## Activity
After locating the line with "un corpus classique" in the entries below, output it and each following line up to and including the line with "ndaga kaasa hävingu, mis on", exactly and without pictures.

(Data items)
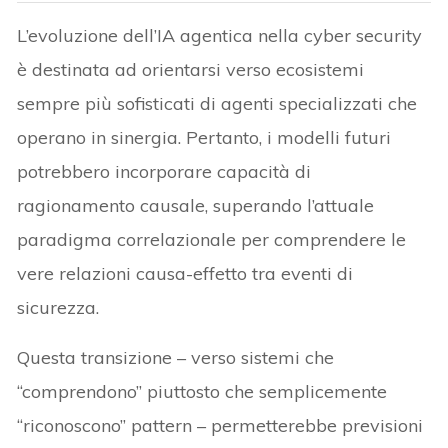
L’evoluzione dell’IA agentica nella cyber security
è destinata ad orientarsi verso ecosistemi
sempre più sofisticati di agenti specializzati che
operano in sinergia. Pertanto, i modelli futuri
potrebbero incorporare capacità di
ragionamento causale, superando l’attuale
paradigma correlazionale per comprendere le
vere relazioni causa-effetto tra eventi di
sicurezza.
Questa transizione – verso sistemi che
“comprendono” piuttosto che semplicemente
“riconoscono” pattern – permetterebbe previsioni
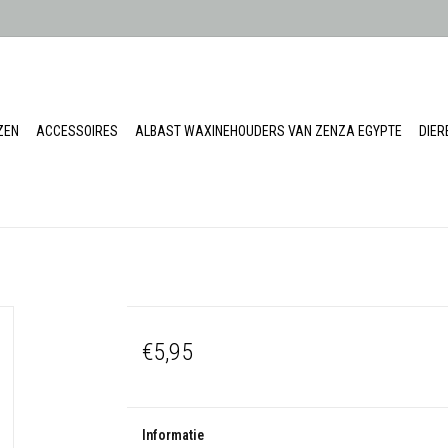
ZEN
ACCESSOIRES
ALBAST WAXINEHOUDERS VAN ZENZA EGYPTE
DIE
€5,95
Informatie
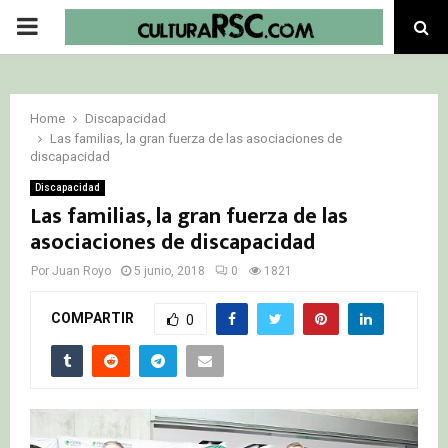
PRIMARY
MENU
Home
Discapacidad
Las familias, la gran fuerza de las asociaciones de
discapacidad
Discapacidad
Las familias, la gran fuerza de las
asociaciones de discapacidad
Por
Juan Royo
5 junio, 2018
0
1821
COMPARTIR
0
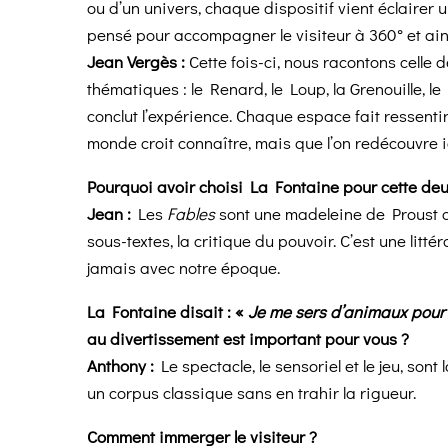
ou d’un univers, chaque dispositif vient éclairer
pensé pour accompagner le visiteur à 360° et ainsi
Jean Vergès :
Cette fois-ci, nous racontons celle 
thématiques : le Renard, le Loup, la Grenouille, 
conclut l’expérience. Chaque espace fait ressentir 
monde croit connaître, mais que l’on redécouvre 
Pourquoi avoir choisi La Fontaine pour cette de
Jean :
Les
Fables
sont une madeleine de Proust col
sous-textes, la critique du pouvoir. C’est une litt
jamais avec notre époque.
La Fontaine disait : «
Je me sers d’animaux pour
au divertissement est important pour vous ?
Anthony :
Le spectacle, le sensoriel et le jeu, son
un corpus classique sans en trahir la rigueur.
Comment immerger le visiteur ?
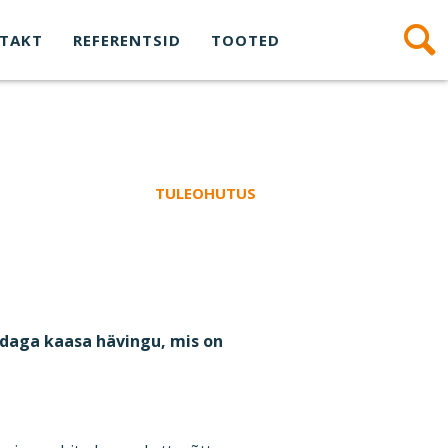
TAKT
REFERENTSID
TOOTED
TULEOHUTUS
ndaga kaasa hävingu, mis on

==

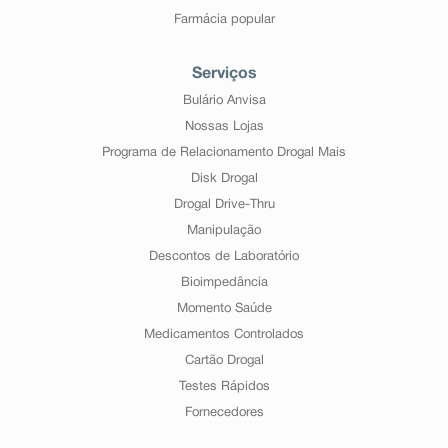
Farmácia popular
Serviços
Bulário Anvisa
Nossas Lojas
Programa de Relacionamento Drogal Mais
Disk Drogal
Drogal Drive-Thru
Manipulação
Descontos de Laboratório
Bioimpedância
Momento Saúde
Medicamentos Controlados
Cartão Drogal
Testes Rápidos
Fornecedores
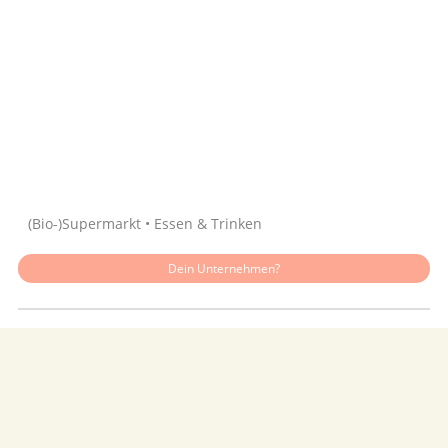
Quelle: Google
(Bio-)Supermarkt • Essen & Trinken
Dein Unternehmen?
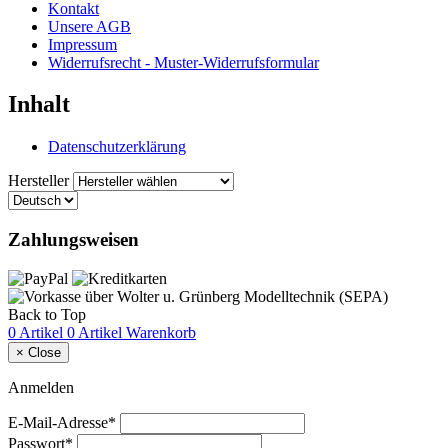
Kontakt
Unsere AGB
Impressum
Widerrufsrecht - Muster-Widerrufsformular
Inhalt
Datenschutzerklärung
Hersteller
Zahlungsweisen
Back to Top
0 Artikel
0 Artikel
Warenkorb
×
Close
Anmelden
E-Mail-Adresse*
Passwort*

## Solution for this problem
un corpus classique sans en trahir la rigueur.
Comment immerger le visiteur ?
TAKT
REFERENTSID
TOOTED
TULEOHUTUS
ndaga kaasa hävingu, mis on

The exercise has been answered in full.